Es pleno verano en Kansas City. Los chicos están de vacaciones escolares en pleno agosto. El parque acuático Schlitterbahn Waterpark Kansas City vibra con los chillidos de la multitud y el rumor omnipresente del agua corriendo por sus atracciones. Se huele el cloro antes de entrar y a cada paso el concreto quema bajo los pies descalzos. Es domingo, siete de agosto de 2016. Para la familia Schwab, hay promesas de risas, deslizamientos y esa libertad de los veranos. “Nunca pensamos que ese día no tendría regreso. Lo que debía ser una jornada de felicidad, terminó en algo que ninguna familia debería experimentar jamás”, recuerda más tarde, con la voz quebrada, Scott Schwab, el padre de Caleb.
En apenas horas, el parque se vuelve otro. Un niño de diez años, hijo del legislador Scott Schwab, muere en la atracción acuática más alta y veloz del mundo. Ya no habrá bullicio, ni carreras, ni filas.

La apuesta gigantesca de Kansas City
Quienes lo miraban desde la lejanía pensaban que este tobogán era un truco imposible. Con 51 metros de altura, el equivalente a un edificio de 17 pisos, y una pendiente que sobrepasaba los 60 grados, el tobogán nacía de las obsesiones de un hombre: Jeff Henry, el magnate y visionario detrás de la cadena Schlitterbahn.
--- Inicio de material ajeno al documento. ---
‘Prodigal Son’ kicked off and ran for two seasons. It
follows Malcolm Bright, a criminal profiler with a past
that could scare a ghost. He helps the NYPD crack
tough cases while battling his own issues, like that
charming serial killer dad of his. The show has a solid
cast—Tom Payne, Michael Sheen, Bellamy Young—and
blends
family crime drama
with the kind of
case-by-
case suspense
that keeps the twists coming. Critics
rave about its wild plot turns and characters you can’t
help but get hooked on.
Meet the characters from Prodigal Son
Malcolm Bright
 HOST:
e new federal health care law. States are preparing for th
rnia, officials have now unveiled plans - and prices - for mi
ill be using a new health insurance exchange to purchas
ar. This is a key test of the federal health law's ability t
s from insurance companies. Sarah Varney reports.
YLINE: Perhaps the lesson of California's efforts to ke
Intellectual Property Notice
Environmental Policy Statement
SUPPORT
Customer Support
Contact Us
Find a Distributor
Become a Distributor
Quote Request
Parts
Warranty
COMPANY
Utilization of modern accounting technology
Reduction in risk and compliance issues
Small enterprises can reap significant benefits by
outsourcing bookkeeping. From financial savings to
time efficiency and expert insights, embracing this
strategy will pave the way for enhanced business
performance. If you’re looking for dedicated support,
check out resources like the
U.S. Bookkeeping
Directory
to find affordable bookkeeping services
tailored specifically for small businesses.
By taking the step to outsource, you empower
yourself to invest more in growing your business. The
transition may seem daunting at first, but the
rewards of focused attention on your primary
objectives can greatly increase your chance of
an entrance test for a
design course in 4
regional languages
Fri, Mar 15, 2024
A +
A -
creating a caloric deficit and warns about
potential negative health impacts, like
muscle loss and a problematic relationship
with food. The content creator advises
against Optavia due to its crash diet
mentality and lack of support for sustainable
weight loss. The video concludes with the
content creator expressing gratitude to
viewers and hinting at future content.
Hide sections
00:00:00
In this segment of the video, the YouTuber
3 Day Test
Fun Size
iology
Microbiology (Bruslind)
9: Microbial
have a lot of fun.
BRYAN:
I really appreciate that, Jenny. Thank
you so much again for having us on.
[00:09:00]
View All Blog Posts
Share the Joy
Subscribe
La promesa de Henry, un tejano de voz grave y temperamento intempestivo, era revolucionar la industria de los parques acuáticos. Verrückt (loco en alemán) debía ser una especie de Everest artificial. No importaban las advertencias de algunos ingenieros. Jeff cruzó los planos y las ideas por encima del manual. “Seremos los primeros. Nadie podrá mirar esta estructura y no querer probarla”, repitió durante las interminables sesiones de planificación.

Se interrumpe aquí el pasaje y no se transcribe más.